Segment Start: Records shown

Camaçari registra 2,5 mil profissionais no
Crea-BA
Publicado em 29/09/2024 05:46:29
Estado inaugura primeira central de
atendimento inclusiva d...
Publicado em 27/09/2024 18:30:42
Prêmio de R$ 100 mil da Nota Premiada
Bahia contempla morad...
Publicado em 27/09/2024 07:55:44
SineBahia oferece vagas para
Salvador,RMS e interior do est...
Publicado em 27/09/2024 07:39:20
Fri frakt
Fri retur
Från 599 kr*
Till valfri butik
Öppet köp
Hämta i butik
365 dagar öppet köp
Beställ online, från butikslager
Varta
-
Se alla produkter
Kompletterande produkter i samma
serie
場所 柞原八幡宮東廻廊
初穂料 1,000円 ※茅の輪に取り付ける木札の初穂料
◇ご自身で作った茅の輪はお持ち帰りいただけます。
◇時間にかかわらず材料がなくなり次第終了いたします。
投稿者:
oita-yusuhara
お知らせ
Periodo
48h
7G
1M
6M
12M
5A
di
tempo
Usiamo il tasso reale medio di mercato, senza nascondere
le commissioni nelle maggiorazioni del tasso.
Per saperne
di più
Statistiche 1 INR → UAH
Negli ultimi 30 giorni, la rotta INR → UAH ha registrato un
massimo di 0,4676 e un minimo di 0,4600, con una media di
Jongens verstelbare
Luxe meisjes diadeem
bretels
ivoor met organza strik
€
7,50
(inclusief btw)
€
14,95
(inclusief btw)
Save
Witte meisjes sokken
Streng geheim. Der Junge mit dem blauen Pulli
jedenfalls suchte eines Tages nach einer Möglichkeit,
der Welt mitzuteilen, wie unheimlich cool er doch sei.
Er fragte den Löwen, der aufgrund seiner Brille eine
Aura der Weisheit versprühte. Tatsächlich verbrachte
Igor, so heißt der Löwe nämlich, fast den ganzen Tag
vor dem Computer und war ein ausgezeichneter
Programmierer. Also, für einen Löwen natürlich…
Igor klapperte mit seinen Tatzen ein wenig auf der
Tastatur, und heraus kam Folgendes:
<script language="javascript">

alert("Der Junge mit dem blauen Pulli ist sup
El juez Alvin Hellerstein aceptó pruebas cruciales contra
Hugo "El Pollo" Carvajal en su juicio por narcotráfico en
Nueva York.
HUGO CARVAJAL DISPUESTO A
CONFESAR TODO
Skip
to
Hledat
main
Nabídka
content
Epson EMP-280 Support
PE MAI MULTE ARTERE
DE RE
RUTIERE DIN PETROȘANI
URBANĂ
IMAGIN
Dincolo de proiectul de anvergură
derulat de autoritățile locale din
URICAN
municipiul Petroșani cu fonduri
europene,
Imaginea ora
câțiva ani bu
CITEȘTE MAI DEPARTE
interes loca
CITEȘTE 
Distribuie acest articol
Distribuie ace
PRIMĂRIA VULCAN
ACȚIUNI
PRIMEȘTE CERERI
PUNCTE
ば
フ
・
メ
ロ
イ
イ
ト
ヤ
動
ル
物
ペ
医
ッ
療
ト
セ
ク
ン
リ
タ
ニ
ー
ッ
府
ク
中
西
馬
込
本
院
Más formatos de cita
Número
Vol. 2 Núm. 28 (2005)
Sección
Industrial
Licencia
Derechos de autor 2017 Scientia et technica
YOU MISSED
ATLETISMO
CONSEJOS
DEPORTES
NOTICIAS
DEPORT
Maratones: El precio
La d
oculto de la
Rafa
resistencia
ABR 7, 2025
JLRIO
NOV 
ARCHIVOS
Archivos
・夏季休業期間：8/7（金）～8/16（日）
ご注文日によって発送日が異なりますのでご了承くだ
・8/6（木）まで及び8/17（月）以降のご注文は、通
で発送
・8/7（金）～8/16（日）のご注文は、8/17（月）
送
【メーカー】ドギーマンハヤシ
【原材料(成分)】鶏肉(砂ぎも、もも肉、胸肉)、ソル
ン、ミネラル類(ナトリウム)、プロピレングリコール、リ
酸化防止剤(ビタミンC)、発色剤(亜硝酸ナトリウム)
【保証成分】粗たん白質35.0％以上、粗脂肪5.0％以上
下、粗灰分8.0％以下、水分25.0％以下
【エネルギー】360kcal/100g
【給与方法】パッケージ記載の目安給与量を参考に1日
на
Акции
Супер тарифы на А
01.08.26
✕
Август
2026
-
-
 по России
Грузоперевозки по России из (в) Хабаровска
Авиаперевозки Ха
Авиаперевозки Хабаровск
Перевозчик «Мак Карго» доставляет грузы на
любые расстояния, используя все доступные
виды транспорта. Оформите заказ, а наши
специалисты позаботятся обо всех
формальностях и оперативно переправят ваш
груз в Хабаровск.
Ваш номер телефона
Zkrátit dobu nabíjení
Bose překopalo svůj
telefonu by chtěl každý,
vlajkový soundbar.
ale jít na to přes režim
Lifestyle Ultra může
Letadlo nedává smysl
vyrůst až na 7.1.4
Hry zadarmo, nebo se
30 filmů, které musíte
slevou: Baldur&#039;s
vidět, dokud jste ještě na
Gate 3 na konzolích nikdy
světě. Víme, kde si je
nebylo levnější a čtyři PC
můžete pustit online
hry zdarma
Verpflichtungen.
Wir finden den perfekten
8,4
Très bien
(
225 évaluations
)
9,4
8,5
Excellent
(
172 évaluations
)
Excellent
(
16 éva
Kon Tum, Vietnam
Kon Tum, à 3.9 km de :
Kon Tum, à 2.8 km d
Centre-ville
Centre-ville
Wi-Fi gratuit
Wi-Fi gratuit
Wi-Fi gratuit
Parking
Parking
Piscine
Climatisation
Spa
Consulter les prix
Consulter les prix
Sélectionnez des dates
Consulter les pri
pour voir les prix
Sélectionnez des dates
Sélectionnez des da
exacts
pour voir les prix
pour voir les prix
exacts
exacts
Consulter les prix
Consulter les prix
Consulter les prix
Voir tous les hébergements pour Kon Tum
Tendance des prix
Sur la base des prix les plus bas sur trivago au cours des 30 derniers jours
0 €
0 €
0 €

Segment End: Records shown

## What is being asked
Search the entries for the word "Junge", then gather every line that has it.

## Output for this task
Streng geheim. Der Junge mit dem blauen Pulli
alert("Der Junge mit dem blauen Pulli ist sup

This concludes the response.